= PROVIDED DATA =
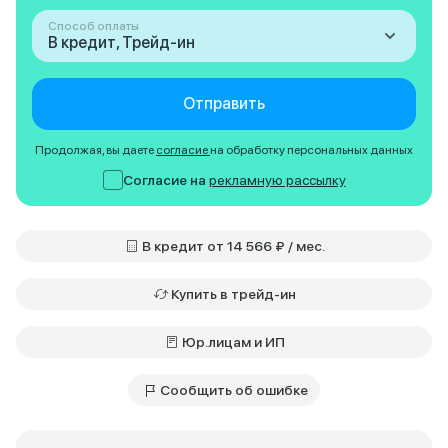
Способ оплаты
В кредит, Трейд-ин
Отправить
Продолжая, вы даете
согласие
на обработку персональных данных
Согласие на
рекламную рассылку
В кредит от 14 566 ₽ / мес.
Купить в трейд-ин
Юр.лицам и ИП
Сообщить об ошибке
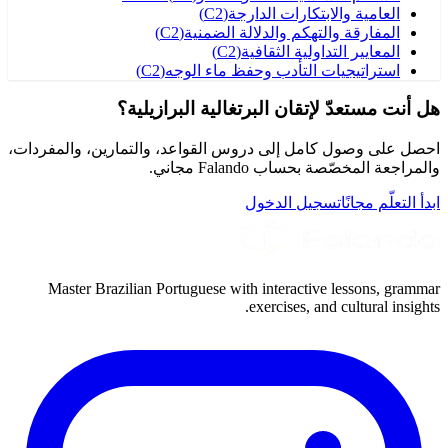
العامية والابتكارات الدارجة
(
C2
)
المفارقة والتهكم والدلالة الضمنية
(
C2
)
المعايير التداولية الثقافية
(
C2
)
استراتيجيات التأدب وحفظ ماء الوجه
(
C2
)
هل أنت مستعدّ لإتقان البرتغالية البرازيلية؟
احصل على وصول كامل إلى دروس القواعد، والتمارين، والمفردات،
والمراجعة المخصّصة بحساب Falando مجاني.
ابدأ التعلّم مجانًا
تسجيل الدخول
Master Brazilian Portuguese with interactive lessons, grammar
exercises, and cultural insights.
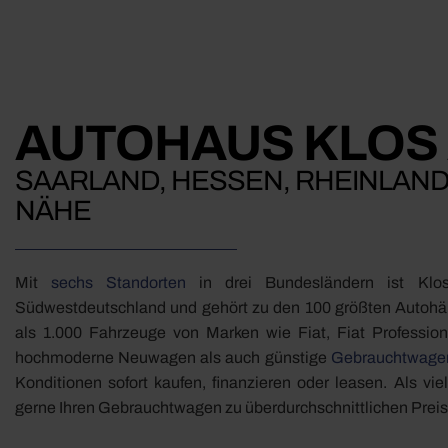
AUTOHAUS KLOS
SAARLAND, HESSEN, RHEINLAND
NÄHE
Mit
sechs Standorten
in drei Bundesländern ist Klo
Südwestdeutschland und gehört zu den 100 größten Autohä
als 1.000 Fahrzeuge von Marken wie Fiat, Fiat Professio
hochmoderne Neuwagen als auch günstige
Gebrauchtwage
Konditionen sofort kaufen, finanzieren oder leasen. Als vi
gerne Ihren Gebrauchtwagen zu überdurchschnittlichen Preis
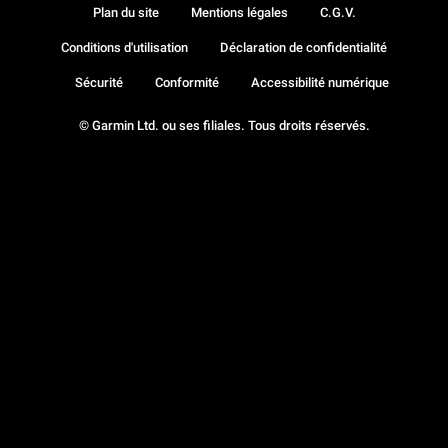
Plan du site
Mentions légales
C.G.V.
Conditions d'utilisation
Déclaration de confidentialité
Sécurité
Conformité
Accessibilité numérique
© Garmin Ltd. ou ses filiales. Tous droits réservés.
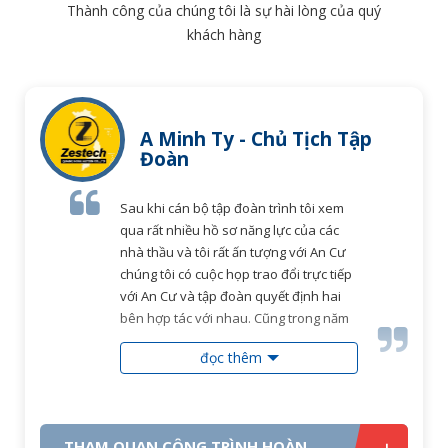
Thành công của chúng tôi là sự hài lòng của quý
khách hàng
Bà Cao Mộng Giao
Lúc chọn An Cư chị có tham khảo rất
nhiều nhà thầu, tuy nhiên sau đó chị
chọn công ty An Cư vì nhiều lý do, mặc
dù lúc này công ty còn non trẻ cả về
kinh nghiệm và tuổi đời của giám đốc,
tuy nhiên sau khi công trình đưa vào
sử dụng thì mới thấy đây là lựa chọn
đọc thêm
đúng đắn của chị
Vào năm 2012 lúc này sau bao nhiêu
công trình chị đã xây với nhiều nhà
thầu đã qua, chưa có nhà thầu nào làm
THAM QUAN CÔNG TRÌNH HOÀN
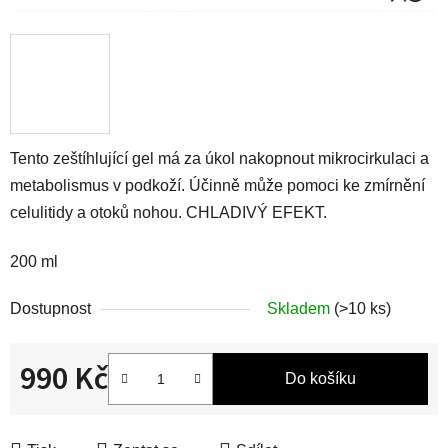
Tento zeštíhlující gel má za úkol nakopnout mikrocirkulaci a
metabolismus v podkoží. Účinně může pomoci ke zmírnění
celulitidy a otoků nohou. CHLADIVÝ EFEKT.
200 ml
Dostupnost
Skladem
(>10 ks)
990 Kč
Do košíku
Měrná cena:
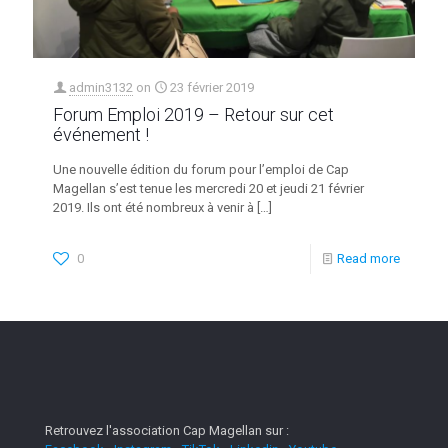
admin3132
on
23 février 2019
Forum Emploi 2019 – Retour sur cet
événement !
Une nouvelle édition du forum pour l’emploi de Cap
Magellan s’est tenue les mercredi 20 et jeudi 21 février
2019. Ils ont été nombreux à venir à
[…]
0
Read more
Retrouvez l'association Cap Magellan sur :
* * *
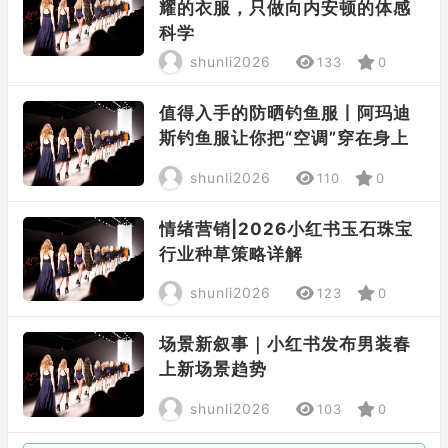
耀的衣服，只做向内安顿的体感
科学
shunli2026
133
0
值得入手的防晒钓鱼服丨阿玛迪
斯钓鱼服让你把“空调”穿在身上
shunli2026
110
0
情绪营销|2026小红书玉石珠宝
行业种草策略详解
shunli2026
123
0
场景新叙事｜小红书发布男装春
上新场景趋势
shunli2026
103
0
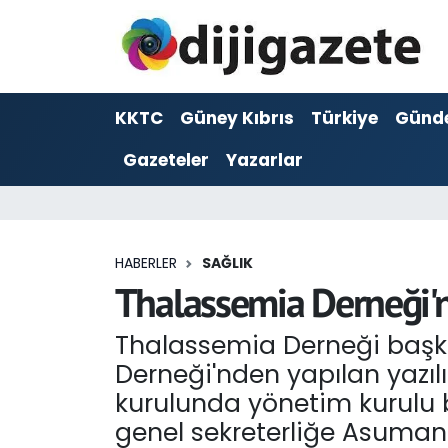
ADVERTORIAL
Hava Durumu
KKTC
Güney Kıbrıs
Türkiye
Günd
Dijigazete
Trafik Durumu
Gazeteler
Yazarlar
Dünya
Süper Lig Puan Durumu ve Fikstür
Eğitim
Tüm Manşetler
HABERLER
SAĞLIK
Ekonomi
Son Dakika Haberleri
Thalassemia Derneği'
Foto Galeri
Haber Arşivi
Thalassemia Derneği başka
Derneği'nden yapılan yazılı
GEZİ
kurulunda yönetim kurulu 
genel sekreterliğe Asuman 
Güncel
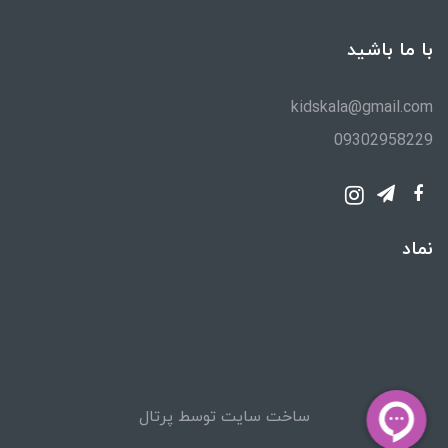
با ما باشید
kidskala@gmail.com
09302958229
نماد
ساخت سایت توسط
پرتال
--
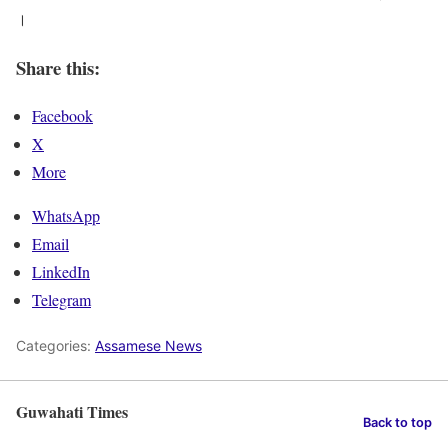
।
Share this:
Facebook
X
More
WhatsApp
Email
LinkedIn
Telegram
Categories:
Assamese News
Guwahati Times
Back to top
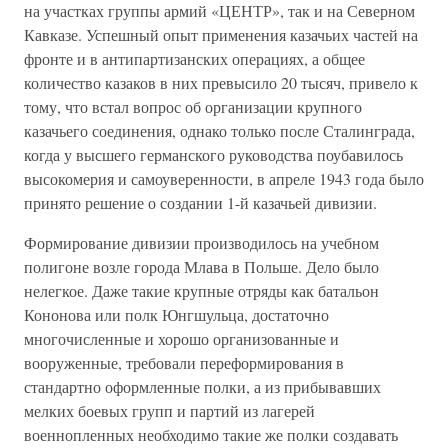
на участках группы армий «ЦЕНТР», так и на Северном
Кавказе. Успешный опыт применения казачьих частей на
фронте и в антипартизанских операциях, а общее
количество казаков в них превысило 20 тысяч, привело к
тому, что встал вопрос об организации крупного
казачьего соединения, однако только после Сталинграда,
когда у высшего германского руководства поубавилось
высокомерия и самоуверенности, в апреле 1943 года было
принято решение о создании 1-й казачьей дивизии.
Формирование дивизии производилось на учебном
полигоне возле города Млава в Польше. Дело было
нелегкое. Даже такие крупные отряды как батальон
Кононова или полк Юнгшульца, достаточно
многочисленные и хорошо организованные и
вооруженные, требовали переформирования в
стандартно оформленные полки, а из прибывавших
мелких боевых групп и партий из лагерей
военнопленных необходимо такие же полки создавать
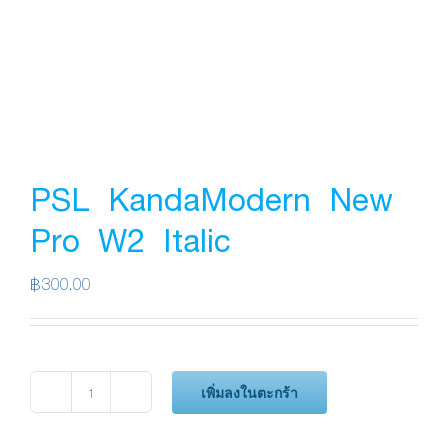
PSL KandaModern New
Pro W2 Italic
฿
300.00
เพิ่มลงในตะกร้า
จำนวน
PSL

= ACTIVITY =
From the listing above, please give again the lines that begin with the line holding "Способ оплаты" and go on through the line holding "événement !", exactly, both ends included, minus any picture.

= COMPLETED TASK =
Способ оплаты
В кредит, Трейд-ин
Отправить
Продолжая, вы даете
согласие
на обработку персональных данных
Согласие на
рекламную рассылку
В кредит от 14 566 ₽ / мес.
Купить в трейд-ин
Юр.лицам и ИП
Сообщить об ошибке
العامية والابتكارات الدارجة
(
C2
)
المفارقة والتهكم والدلالة الضمنية
(
C2
)
المعايير التداولية الثقافية
(
C2
)
استراتيجيات التأدب وحفظ ماء الوجه
(
C2
)
هل أنت مستعدّ لإتقان البرتغالية البرازيلية؟
احصل على وصول كامل إلى دروس القواعد، والتمارين، والمفردات،
والمراجعة المخصّصة بحساب Falando مجاني.
ابدأ التعلّم مجانًا
تسجيل الدخول
Master Brazilian Portuguese with interactive lessons, grammar
exercises, and cultural insights.
AUTOHAUS KLOS
SAARLAND, HESSEN, RHEINLAND
NÄHE
Mit
sechs Standorten
in drei Bundesländern ist Klo
Südwestdeutschland und gehört zu den 100 größten Autohä
als 1.000 Fahrzeuge von Marken wie Fiat, Fiat Professio
hochmoderne Neuwagen als auch günstige
Gebrauchtwage
Konditionen sofort kaufen, finanzieren oder leasen. Als vi
gerne Ihren Gebrauchtwagen zu überdurchschnittlichen Preis
Plan du site
Mentions légales
C.G.V.
Conditions d'utilisation
Déclaration de confidentialité
Sécurité
Conformité
Accessibilité numérique
© Garmin Ltd. ou ses filiales. Tous droits réservés.
Thành công của chúng tôi là sự hài lòng của quý
khách hàng
Bà Cao Mộng Giao
Lúc chọn An Cư chị có tham khảo rất
nhiều nhà thầu, tuy nhiên sau đó chị
chọn công ty An Cư vì nhiều lý do, mặc
dù lúc này công ty còn non trẻ cả về
kinh nghiệm và tuổi đời của giám đốc,
tuy nhiên sau khi công trình đưa vào
sử dụng thì mới thấy đây là lựa chọn
đọc thêm
đúng đắn của chị
Vào năm 2012 lúc này sau bao nhiêu
công trình chị đã xây với nhiều nhà
thầu đã qua, chưa có nhà thầu nào làm
THAM QUAN CÔNG TRÌNH HOÀN
Tento zeštíhlující gel má za úkol nakopnout mikrocirkulaci a
metabolismus v podkoží. Účinně může pomoci ke zmírnění
celulitidy a otoků nohou. CHLADIVÝ EFEKT.
200 ml
Dostupnost
Skladem
(>10 ks)
990 Kč
Do košíku
Měrná cena:
admin3132
on
23 février 2019
Forum Emploi 2019 – Retour sur cet
événement !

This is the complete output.